South Carolina’s lieutenant governor endorsed Donald Trump during the GOP front-runner’s rally here Wednesday night.
Lt. Gov. Henry McMaster, who was elected in November 2014, previously served as the state’s attorney general and chairman of the South Carolina GOP. He is the highest-ranking South Carolina official to endorse Trump.
McMaster introduced Trump at his rally, calling him a “man of accomplishment.”
“He’s actually done some things. Some big things,” McMaster said. “He speaks the truth as he sees it in words everybody can understand.”
He told supporters packed into a barn and additional covered patio set up for the event that he and his family would be voting for Trump.
McMaster had previously supported Sen. Lindsey Graham of South Carolina, who dropped out of the presidential race last month after a campaign spent frequently sparring with Trump, who repeatedly criticized the South Carolina senator.
Graham has since endorsed former Florida Gov. Jeb Bush in the GOP race.
In an interview with The Post and Courier, Graham said Thursday that although he doesn’t “know what Henry’s thinking is,” he admires McMaster.
“He is one of my dearest friends,” Graham said. “I think he will be helpful to Mr. Trump. He will give him so legitimacy, sort of, in the establishment lane.”
Graham added that the endorsement surprised him “a little bit.

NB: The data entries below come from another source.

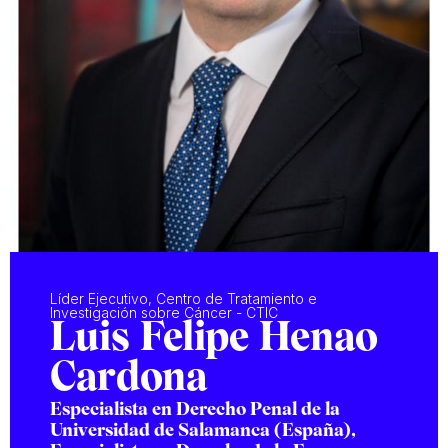
Líder Ejecutivo, Centro de Tratamiento e
Investigación sobre Cáncer - CTIC
Luis Felipe Henao
Cardona
Especialista en Derecho Penal de la
Universidad de Salamanca (España),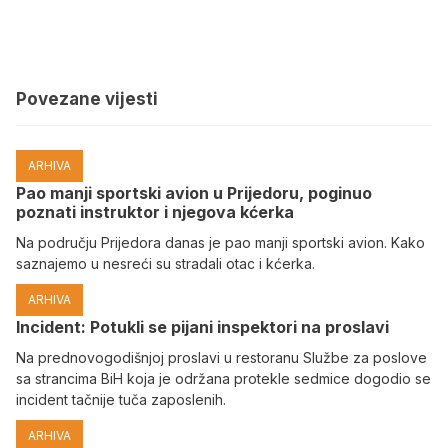
Povezane vijesti
ARHIVA
Pao manji sportski avion u Prijedoru, poginuo
poznati instruktor i njegova kćerka
Na području Prijedora danas je pao manji sportski avion. Kako
saznajemo u nesreći su stradali otac i kćerka.
ARHIVA
Incident: Potukli se pijani inspektori na proslavi
Na prednovogodišnjoj proslavi u restoranu Službe za poslove
sa strancima BiH koja je održana protekle sedmice dogodio se
incident tačnije tuča zaposlenih.
ARHIVA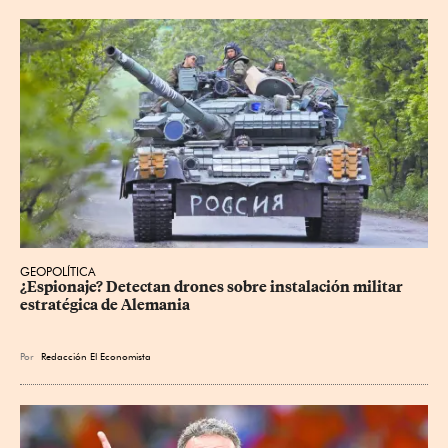
GEOPOLÍTICA
¿Espionaje? Detectan drones sobre instalación militar 
estratégica de Alemania
Por
Redacción El Economista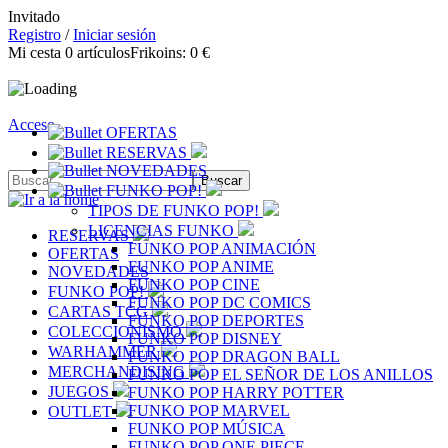
Invitado
Registro
/
Iniciar sesión
Mi cesta
0
artículos
Frikoins:
0 €
Acceso
OFERTAS
RESERVAS
NOVEDADES
FUNKO POP!
TIPOS DE FUNKO POP!
LICENCIAS FUNKO
RESERVAS
FUNKO POP ANIMACIÓN
OFERTAS
FUNKO POP ANIME
NOVEDADES
FUNKO POP CINE
FUNKO POP!
FUNKO POP DC COMICS
CARTAS TCG
FUNKO POP DEPORTES
COLECCIONISMO
FUNKO POP DISNEY
WARHAMMER
FUNKO POP DRAGON BALL
MERCHANDISING
FUNKO POP EL SEÑOR DE LOS ANILLOS
JUEGOS
FUNKO POP HARRY POTTER
FUNKO POP MARVEL
OUTLET
FUNKO POP MÚSICA
FUNKO POP ONE PIECE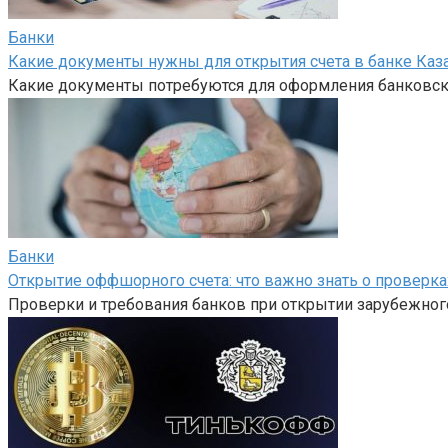
Банки
Какие документы нужны для открытия счета в банке Каз
Какие документы потребуются для оформления банковско
Банки
Открытие оффшорного счета: что важно знать о проверка
Проверки и требования банков при открытии зарубежного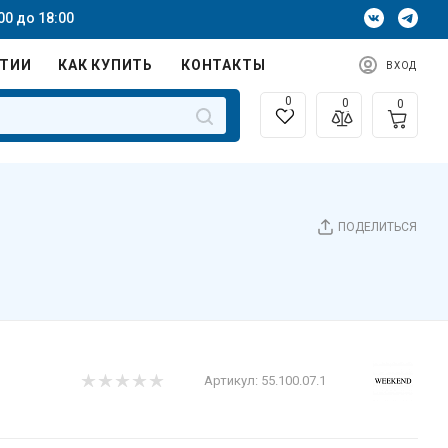
00 до 18:00
НТИИ
КАК КУПИТЬ
КОНТАКТЫ
ВХОД
0
0
0
ПОДЕЛИТЬСЯ
Артикул:
55.100.07.1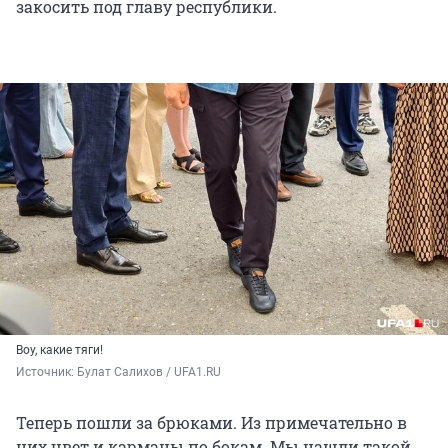
закосить под главу республики.
Воу, какие тяги!
Источник: 
Булат Салихов / UFA1.RU
Теперь пошли за брюками. Из примечательно в
них цвет и карманы по бокам. Мы нашли такой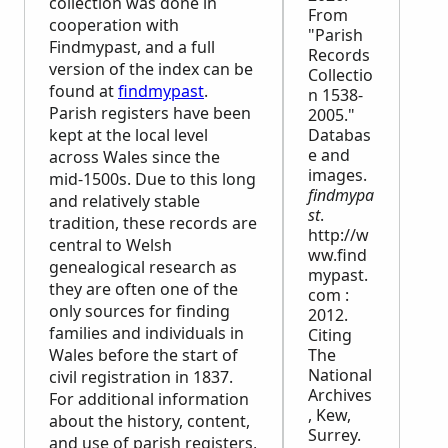
collection was done in
From
cooperation with
"Parish
Findmypast, and a full
Records
version of the index can be
Collectio
found at
findmypast
.
n 1538-
Parish registers have been
2005."
kept at the local level
Databas
e and
across Wales since the
images.
mid-1500s. Due to this long
findmypa
and relatively stable
st
.
tradition, these records are
http://w
central to Welsh
ww.find
genealogical research as
mypast.
they are often one of the
com :
only sources for finding
2012.
families and individuals in
Citing
Wales before the start of
The
National
civil registration in 1837.
Archives
For additional information
, Kew,
about the history, content,
Surrey.
and use of parish registers,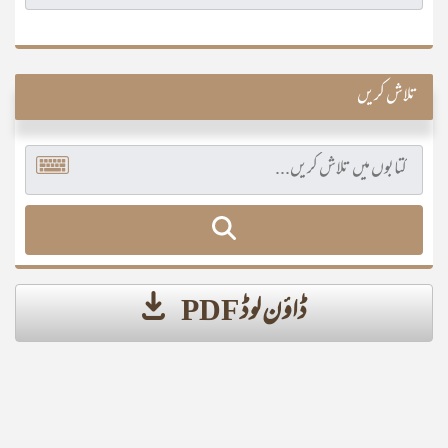
تلاش کریں
ڈاؤن لوڈ PDF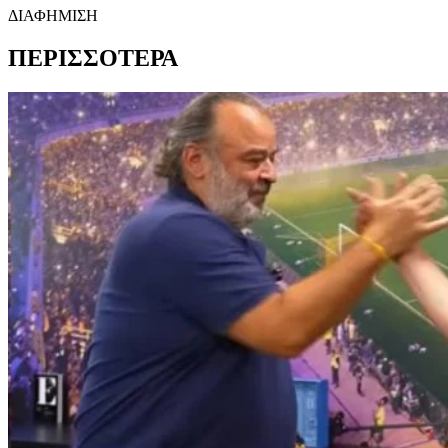
ΔΙΑΦΗΜΙΣΗ
ΠΕΡΙΣΣΟΤΕΡΑ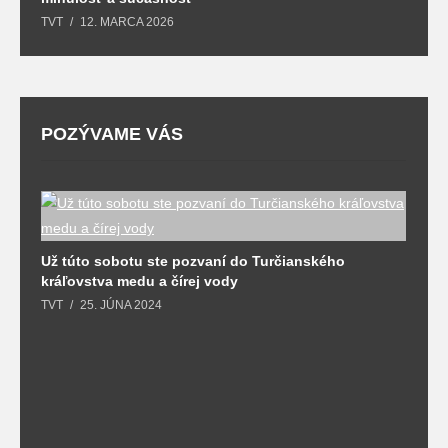
TVT
12. MARCA 2026
T
POZÝVAME VÁS
Už túto sobotu ste pozvaní do Turčianského
kráľovstva medu a čírej vody
TVT
25. JÚNA 2024
M
o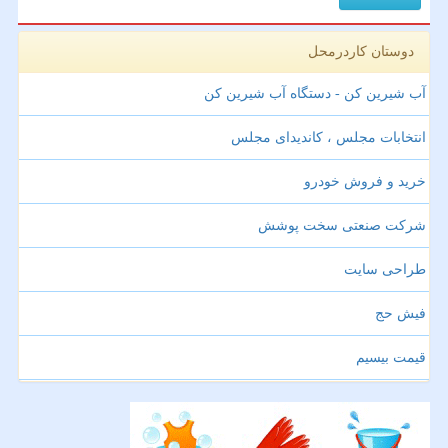
دوستان کاردرمحل
آب شیرین کن - دستگاه آب شیرین کن
انتخابات مجلس ، کاندیدای مجلس
خرید و فروش خودرو
شرکت صنعتی سخت پوشش
طراحی سایت
فیش حج
قیمت بیسیم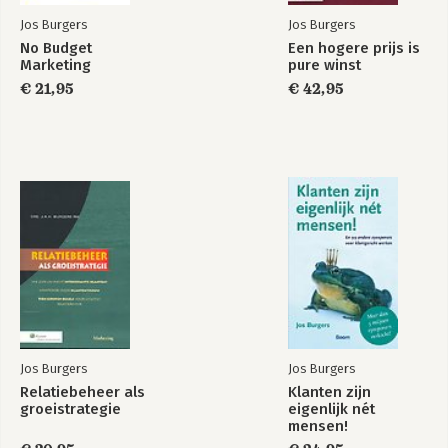
Jos Burgers
Jos Burgers
No Budget
Een hogere prijs is
Marketing
pure winst
€ 21,95
€ 42,95
Jos Burgers
Jos Burgers
Relatiebeheer als
Klanten zijn
groeistrategie
eigenlijk nét
mensen!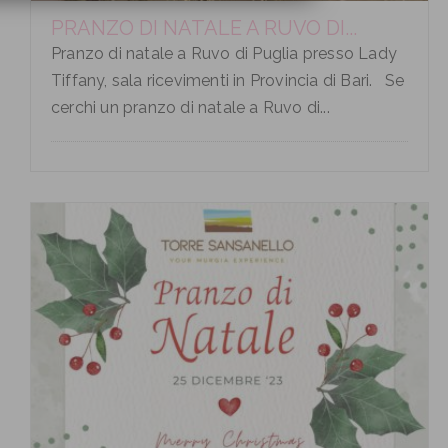
PRANZO DI NATALE A RUVO DI...
Pranzo di natale a Ruvo di Puglia presso Lady
Tiffany, sala ricevimenti in Provincia di Bari. Se
cerchi un pranzo di natale a Ruvo di...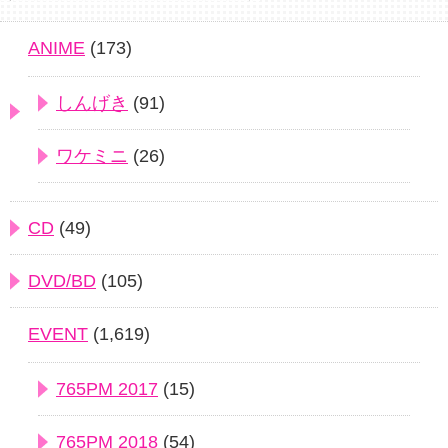
ANIME
(173)
しんげき
(91)
ワケミニ
(26)
CD
(49)
DVD/BD
(105)
EVENT
(1,619)
765PM 2017
(15)
765PM 2018
(54)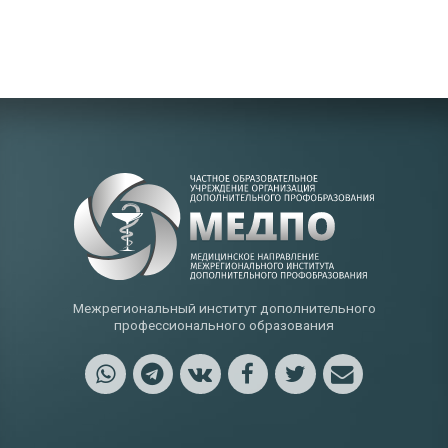
Межрегиональный институт дополнительного
профессионального образования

But politics is politics.”
Richard Quinn, who has been a friend and political consultant to both Graham and McMaster, told CNN on Wednesday that McMaster and Graham are “very close.”
Quinn also said McMaster’s endorsement is yet another indication that Trump’s presidential bid is gaining legitimacy in establishment circles as Trump is perceived more and more as the likeliest candidate to emerge as the GOP standard-bearer.
And McMaster’s backing is just the latest in a string of endorsements the Trump campaign has rolled out in the last week.
The campaign first announced former Alaska Gov. Sarah Palin’s endorsement last Tuesday. And this week, the campaign announced endorsements from evangelical leader Jerry Falwell Jr., the son of the late influential televangelist, and Sheriff Joe Arpaio, the hardline Arizona official who gained notoriety for his hardline anti-illegal immigration policies.
As with Palin, whose former aide, Michael Glassner, serves as Trump’s political director, Trump is also connected to McMaster through a staff member: Trump’s South Carolina political director, Jeff Taillon, who served as McMaster’s campaign manager during his successful 2014 bid for lieutenant governor.
South Carolina Gov. Nikki Haley, though, has been critical of Trump’s bid, jabbing at the front-runner in her response to President Barack Obama’s State of the Union address earlier this month.
“During anxious times, it can be tempting to follow the siren call of the angriest voices,” Haley said. “We must resist that temptation. No one who is willing to work hard, abide by our laws, and love our traditions should ever feel unwelcome in this country.”
Haley later confirmed that her remarks were in part aimed at Trump.
Trump, though, has tried to make nice with Haley, calling her a “friend” shortly after she made those remarks.